Une telle attitude signifie parfois risquer sa vie pour eux, comme Mgr. Bejoy Nicephorus D’Cruze qui a déjà reçu des menaces de mort, adressées par des groupes fondamentalistes islamistes, à cause de sa position claire de défense des droits de l’Homme et de la liberté religieuse.

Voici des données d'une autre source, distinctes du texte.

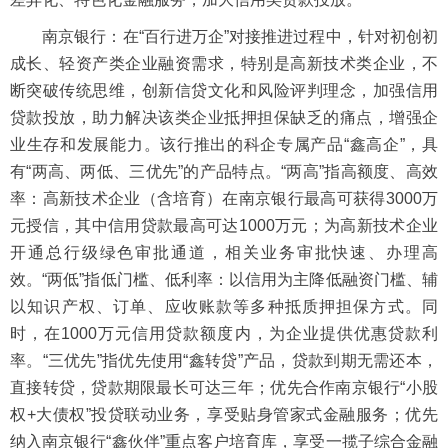
南京银行：在“百行进万企”对接推进过程中，针对初创初
成长、轻资产类企业融资需求，特别是高新技术类企业，不
断突破传统思维，创新信贷文化和风险评判理念，加强信用
贷款投放，助力解决该类企业抵押担保缺乏的痛点，增强企
业生存和发展能力。该行推出的科企专属产品“鑫高企”，具
有“两高、两低、三优先”的产品特点。“两高”指高额度、高效
率：高新技术企业（含培育）在南京银行最高可获得3000万
元授信，其中信用贷款最高可达1000万元；为高新技术企业
开通总行级绿色审批通道，相关业务审批快速、办理高
效。“两低”指低门槛、低利率：以信用为主降低融资门槛、辅
以知识产权、订单、应收账款等多种抵质押担保方式。同
时，在1000万元信用贷款额度内，为企业提供优惠贷款利
率。“三优先”指优先使用“鑫转贷”产品，贷款到期无需还本，
直接转贷，贷款期限最长可达三年；优先合作南京银行“小股
权+大债权”投贷联动业务，享受贴身管家式金融服务；优先
纳入南京银行“鑫伙伴”重点客户培育库，享受一揽子综合金融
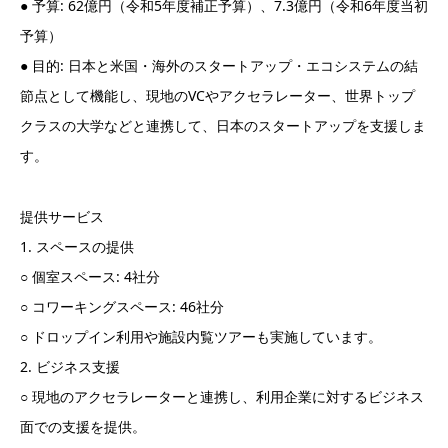
● 予算: 62億円（令和5年度補正予算）、7.3億円（令和6年度当初
予算）
● 目的: 日本と米国・海外のスタートアップ・エコシステムの結
節点として機能し、現地のVCやアクセラレーター、世界トップ
クラスの大学などと連携して、日本のスタートアップを支援しま
す。
提供サービス
1. スペースの提供
○ 個室スペース: 4社分
○ コワーキングスペース: 46社分
○ ドロップイン利用や施設内覧ツアーも実施しています。
2. ビジネス支援
○ 現地のアクセラレーターと連携し、利用企業に対するビジネス
面での支援を提供。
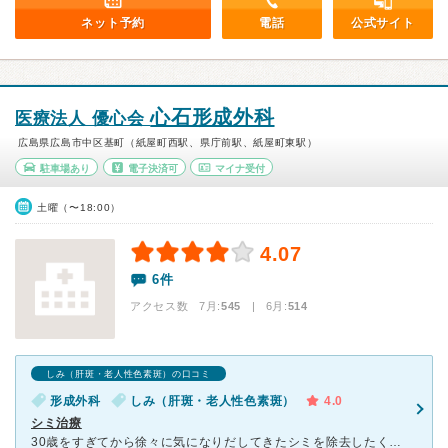
ネット予約
電話
公式サイト
心石形成外科
医療法人 優心会
広島県広島市中区基町（紙屋町西駅、県庁前駅、紙屋町東駅）
駐車場あり
電子決済可
マイナ受付
土曜（〜18:00）
4.07
6件
アクセス数 7月:
545
| 6月:
514
しみ（肝斑・老人性色素斑）の口コミ
形成外科
しみ（肝斑・老人性色素斑）
4.0
シミ治療
30歳をすぎてから徐々に気になりだしてきたシミを除去したくて来院しました。 よくあるシミだと思っていたら、ADMと呼ばれる比較的皮膚の深い部分にできるアザのようなもので間違いないと診察してもらいまし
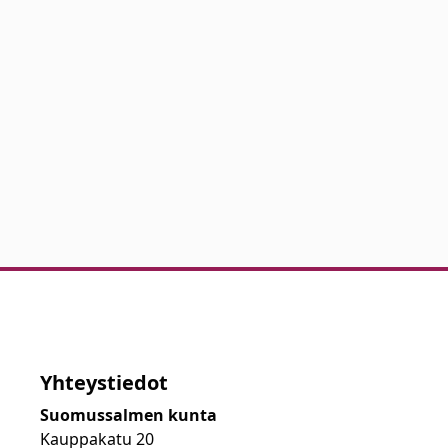
Yhteystiedot
Suomussalmen kunta
Kauppakatu 20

C’est cette minorité catholique du Bangladesh – souffrante et silencieuse – à laquelle le Saint-Père va rendre visite. L’évêque de Sylhet confirme que « le Saint-Père connaît la situation de l’Église et des catholiques au Bangladesh ». Parlant de la minorité Kashi et de ses attentes à l’occasion de la visite du Pape, Monseigneur Cruz déclare : « Je ne pense pas qu’ils aient de grandes attentes. Ce sont des gens simples qui feront de leur mieux pour se rendre à Dhaka, voir le Saint-Père et recevoir sa bénédiction afin que, fortifiés par cette rencontre et cette expérience, ils puissent continuer à lutter pour survivre, et reçoivent la force et le courage de continuer à lutter contre tous les “monstres” ».